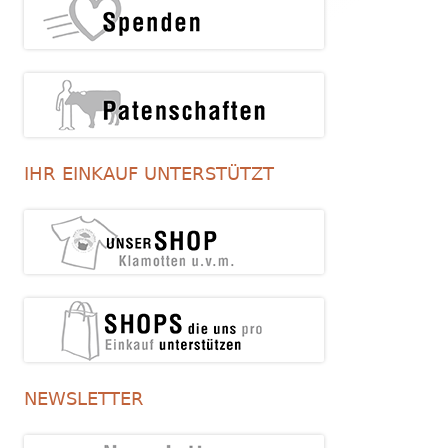
IHR EINKAUF UNTERSTÜTZT
NEWSLETTER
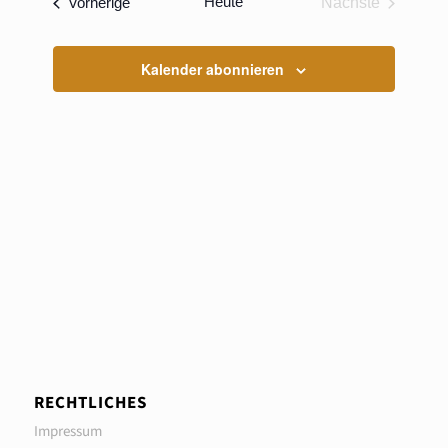
Veranstaltungen
Heute
Vorherige
Nächste
Ansichten
Veranstaltun
Navigati
Kalender abonnieren
RECHTLICHES
Impressum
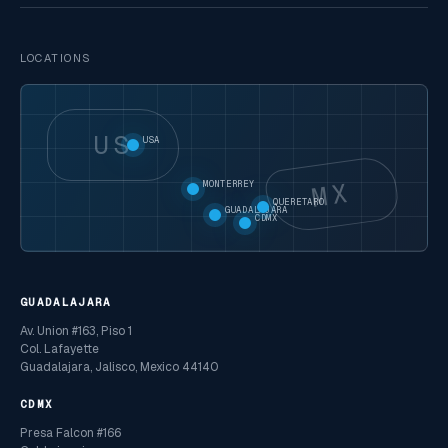
LOCATIONS
US
USA
MX
MONTERREY
QUERETARO
GUADALAJARA
CDMX
GUADALAJARA
Av. Union #163, Piso 1
Col. Lafayette
Guadalajara, Jalisco, Mexico 44140
CDMX
Presa Falcon #166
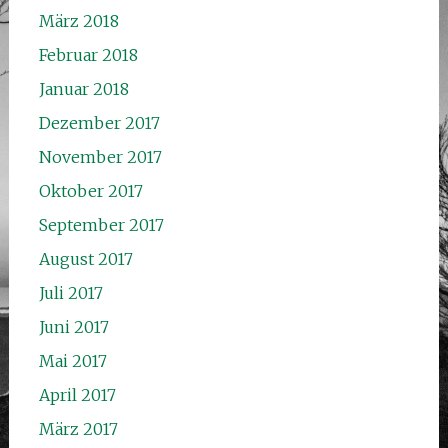
März 2018
Februar 2018
Januar 2018
Dezember 2017
November 2017
Oktober 2017
September 2017
August 2017
Juli 2017
Juni 2017
Mai 2017
April 2017
März 2017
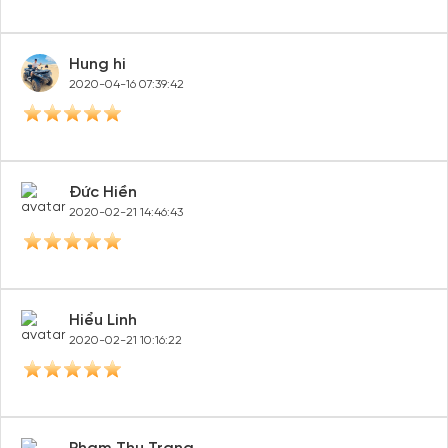
Hung hi
2020-04-16 07:39:42
Đức Hiền
2020-02-21 14:46:43
Hiểu Linh
2020-02-21 10:16:22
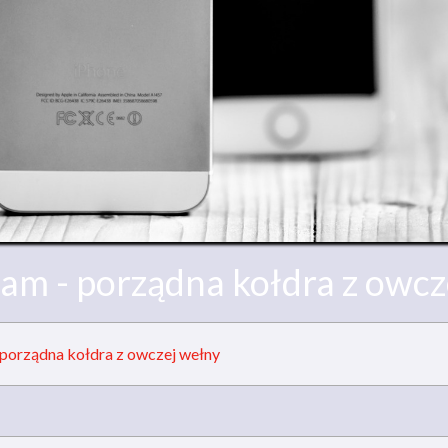
am - porządna kołdra z owcz
porządna kołdra z owczej wełny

### INSTRUCTIONS FOR THE TASK
Your answer must be an exact repeat of the records above, with the pictures left out.

### TASK RESULT
IHR EINKAUF UNTERSTÜTZT
NEWSLETTER
Veranstaltungen
Heute
Vorherige
Nächste
Ansichten
Veranstaltun
Navigati
Kalender abonnieren
RECHTLICHES
Impressum
LOCATIONS
US
USA
MX
MONTERREY
QUERETARO
GUADALAJARA
CDMX
GUADALAJARA
Av. Union #163, Piso 1
Col. Lafayette
Guadalajara, Jalisco, Mexico 44140
CDMX
Presa Falcon #166
März 2018
Februar 2018
Januar 2018
Dezember 2017
November 2017
Oktober 2017
September 2017
August 2017
Juli 2017
Juni 2017
Mai 2017
April 2017
März 2017
Hung hi
2020-04-16 07:39:42
Đức Hiền
2020-02-21 14:46:43
Hiểu Linh
2020-02-21 10:16:22
am - porządna kołdra z owcz
porządna kołdra z owczej wełny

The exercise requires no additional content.